Three studies have been reported which focus on the effect of H pylori on stimulated pepsinogen secretion with different agonists. In agreement with our results, Beil and colleagues20 showed that both db-cAMP and 12-O-tetradecanoylphorbol-13-acetate, a phorbol ester activator of protein kinase C, increased the stimulus of H pylori on pig chief cell monolayers. Moreover, secretion was inhibited with both lanthanum and W-7. Other authors23 have reported that H pylori sonicates significantly increased basal and histamine stimulated pepsinogen secretion from human chief glands. However, Cave and Cave11 found an additive effect with carbachol and CCK-OP. However, as noted above, it is important to note that Cave and Cave carried out their studies in rabbit glands.
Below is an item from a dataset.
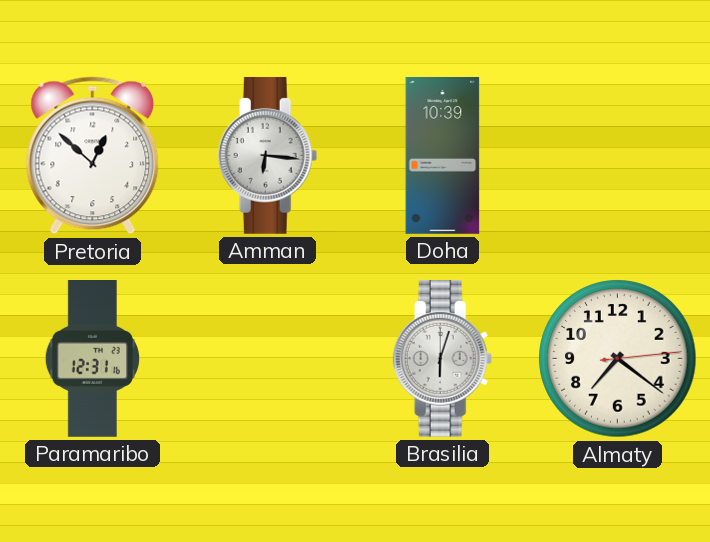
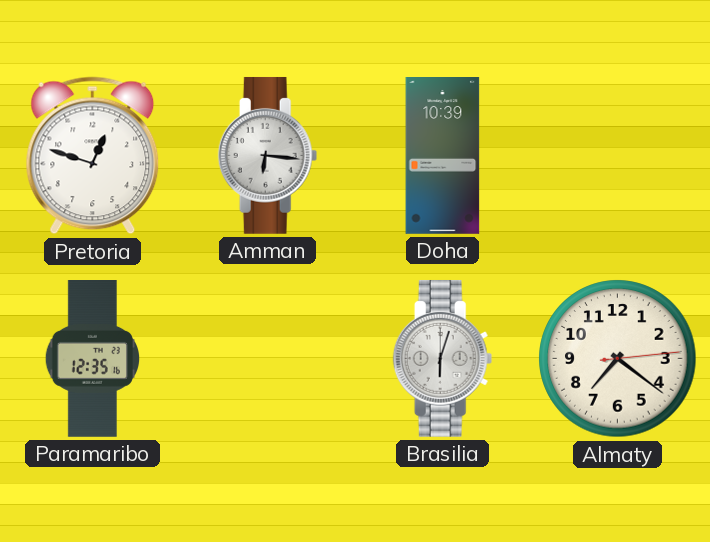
Pretoria: 12:52 -> 12:48
Paramaribo: 12:31 -> 12:35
Finally, our results showed that cell preincubation with l-NMMA (a nitric oxide synthase inhibitor) significantly inhibited the pepsinogen response induced by H pylori. These findings support the hypothesis that H pylori induced peptic secretion is calcium dependent and that nitric oxide acts as a second messenger in the pepsinogen secretion process induced by a Ca++ mediated agonist.17 To confirm these findings, we carried out a series of experiments where first we demonstrated that 8Br-cGMP, which is the final effector of nitric oxide, significantly increased basal pepsinogen release. In a second step, we also showed an increase in the cellular concentration of cGMP in H pylori stimulated peptic cells, which was inhibited by preincubation with l-NMMA. We tried to quantify nitric oxide generation by chief cells after carbachol and H pylori stimulation by colorimetric determination of critulline24 but unfortunately we were unable to detect this coproduct of nitric oxide which was probably due to the scarce cell mass available in our experiments which was much lower than that reported in other experiments with guinea pigs.17
In conclusion, our results showed that H pylori induced a direct stimulating effect on pepsinogen release from isolated human peptic cells by nitric oxide and calcium dependent mechanisms. From a pathogenic point of view, this effect may be of clinical relevance as in addition to other mechanisms,14,25–27 the in vitro effect of H pylori on pepsinogen secretion seen in our experiments was translated into an increase in intramucosal and/or intraluminal content of activated pepsin, which might eventually potentiate the mucosal damage associated with H pylori infection.
This study was supported by grant B162/98 from the Consejo Superior de Investigación y Desarrollo of the Aragon Government.